We set more time aside to have Cisco come in and upgrade the bits, as if we haven’t wasted enough time already. This time, they sent the big guns to work on it, or gun, rather, as they sent one of the engineers named Troy. He was a good guy, very knowledgeable, but he can’t help it that he works for Cisco, we’ve all gotta eat, right?
After laying down some new firmware in a very specific order, and don’t ask me to venture down that road now, it’d be like flying blind, the UCS system is alive and running well. I fire up my lone guest and have him chug away just like before. Twent four hours later and he’s still running, no servers are offline, REJOICE! So, it’s very apparent the new firmware fixed something, but what exactly? Your guess is as good as mine, if not better.

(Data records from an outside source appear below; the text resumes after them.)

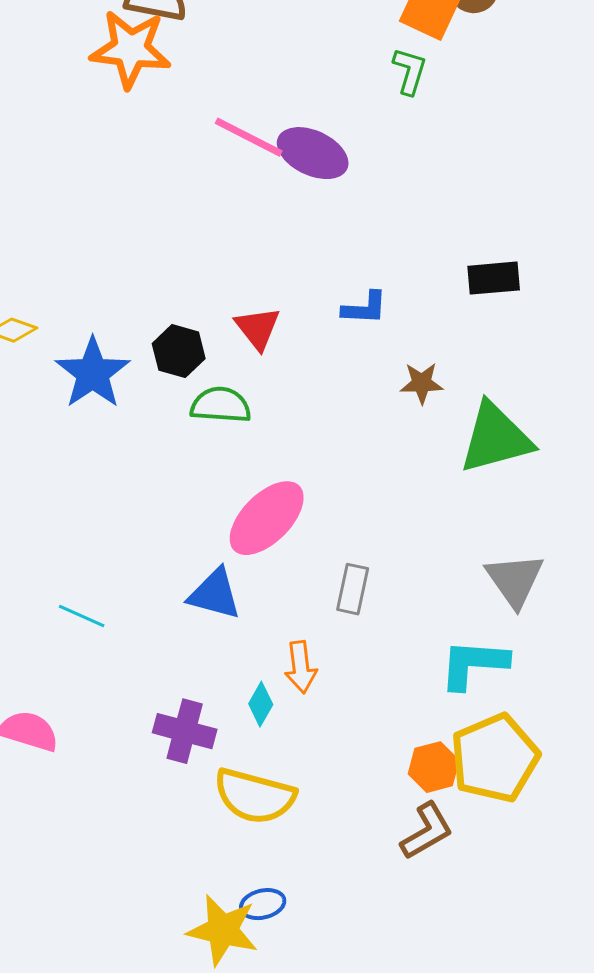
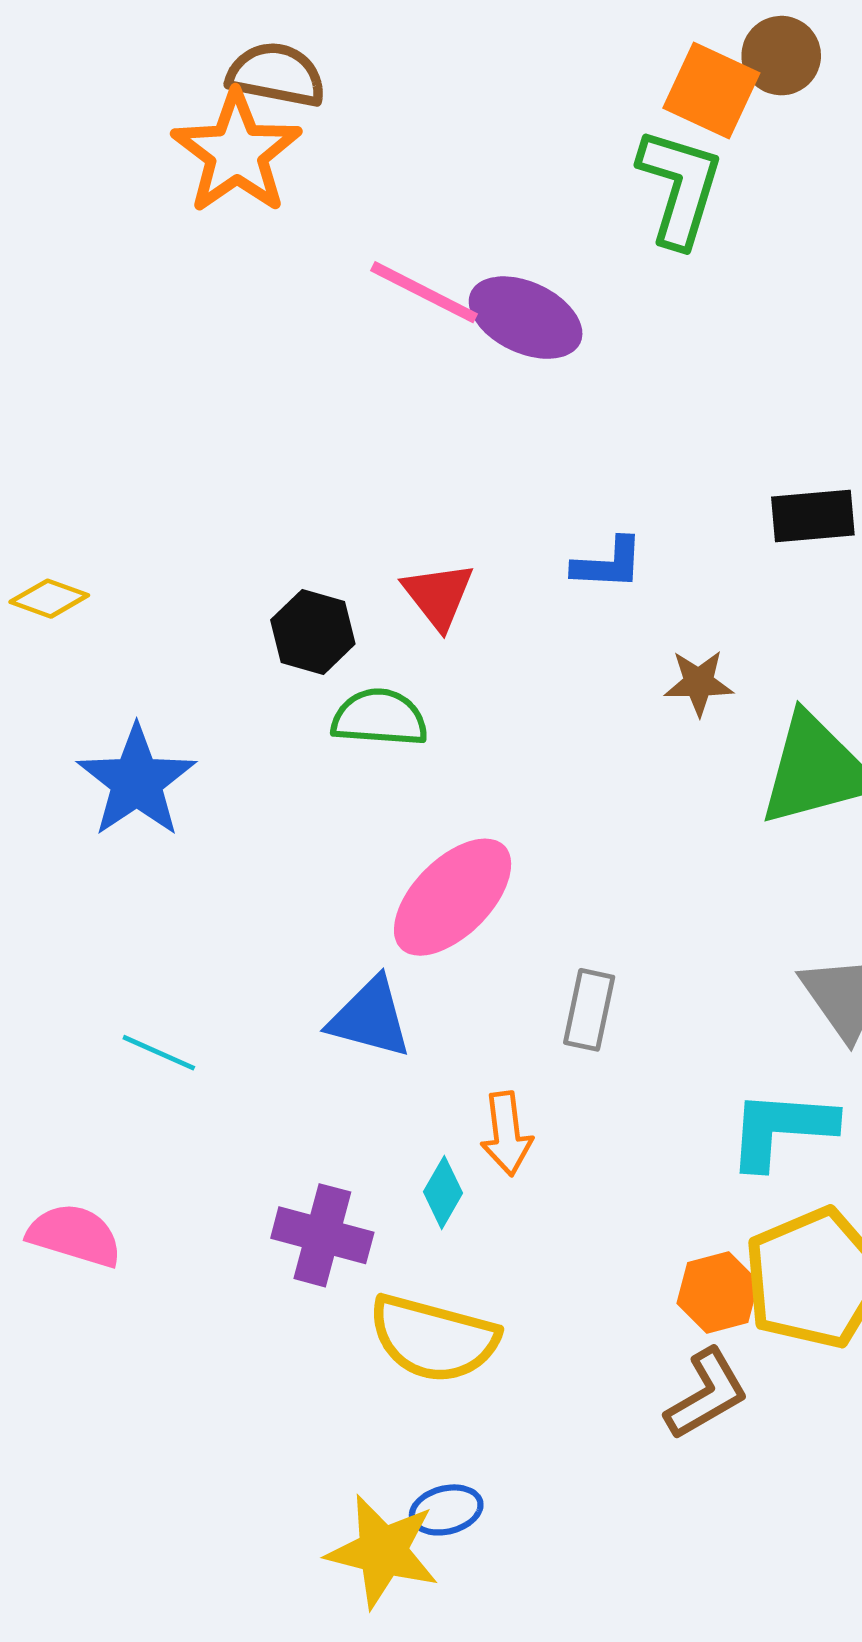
orange star: (131, 49) -> (237, 152), turned 30
green L-shape: (410, 71) -> (680, 187), size x1.6
blue star: (93, 373) -> (137, 781), moved

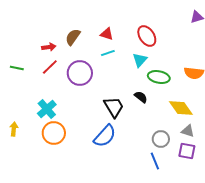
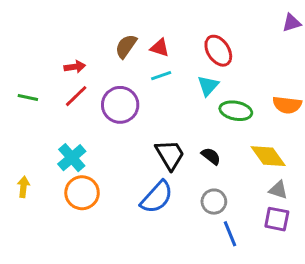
brown semicircle: (73, 37) -> (126, 46), moved
black semicircle: (141, 97) -> (211, 156), moved
gray circle: (161, 139) -> (214, 202), moved

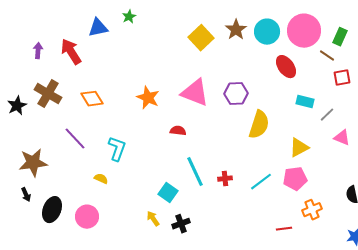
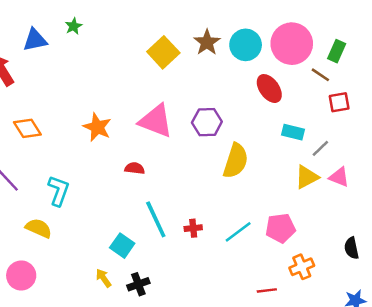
yellow triangle: (299, 148) -> (307, 177), moved
yellow semicircle: (101, 179) -> (39, 228), size x1.5

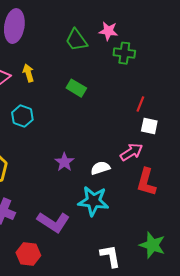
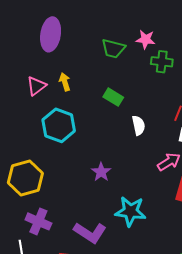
green trapezoid: (76, 40) -> (113, 49), turned -40
cyan hexagon: (22, 116) -> (59, 125), size x1.5
white semicircle: (100, 168) -> (139, 125), moved, turned 96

I’m always wanting to up the ante and try harder, so I cloned my guest three times, for a total of four guests, but I also gave each 4 vCPUs and two 8GB of RAM and two with 4. The reason for this is I tested our four internally supported OSs: 2003 & 2008, x86 and x64 (this is why two had 4gb, the addressing limitation). Simple math says we’ll be using 16 vCPUs and 24GB of RAM. These Xeon CPUs are quad-core with hyperthreading, for a total of 8 cores per blade, 16 total threads per blade, so it should be able to handle it.
Now, since we have 4 vCPUs within the guest, I needed something more than before. I took my regular two scripts, factoring and the mass instantiation of calc.exe, then added two more similar to the calc that launched notepad.exe and mspaint.exe. So now it’s launching 852 calcs, 852 notepads, and 852 paints, on top of factoring, so yeah, it’s pretty slammed.
My results were different, however, my host still went into the Not Responding state, but that was the only one affected, and I was able to kill it after 6 hours like clock work. It’s obvious the firmware fixed something, but it’s not ‘golden’, imo. True, my guests were asking for all RAM the system had available, but don’t all true virtualization environments over provision? I watched and it wasn’t fully maxing out the RAM at the host level, but it sure did come close.
To be fair, I decided to try this exact same test on a Dell M610. I couldn’t do it exactly the same, as I don’t have CNAs in the Dell, and the storage back-end in my lab is iSCSI, but it’s the closest thing I’ve got. I decided to also throw more at the Dell and created one more 2008 x64 guest with 4 vCPU and 8GB of RAM.
I started the exact same 4 powershell command lines on December 17th, went on vacation for two weeks, came back, and forgot about it for another week. So after about a month, I check on my five guests and they’re all still running like a champ! The host is still extremely responsive, and to top it off, one of my guests finished it’s factoring.
UCS ready for prime time? You be the judge!
One more thought to digest, while my 8 UCS blades were sitting idle with ZERO running guests, one host dropped off and became “Not Responding” again. I powercycled it, kind of ignoring it, since I already pretty much loath UCS, and not even a week later a different host is now “Not Responding”. WTF???? C’mon Cisco, fix yer shit!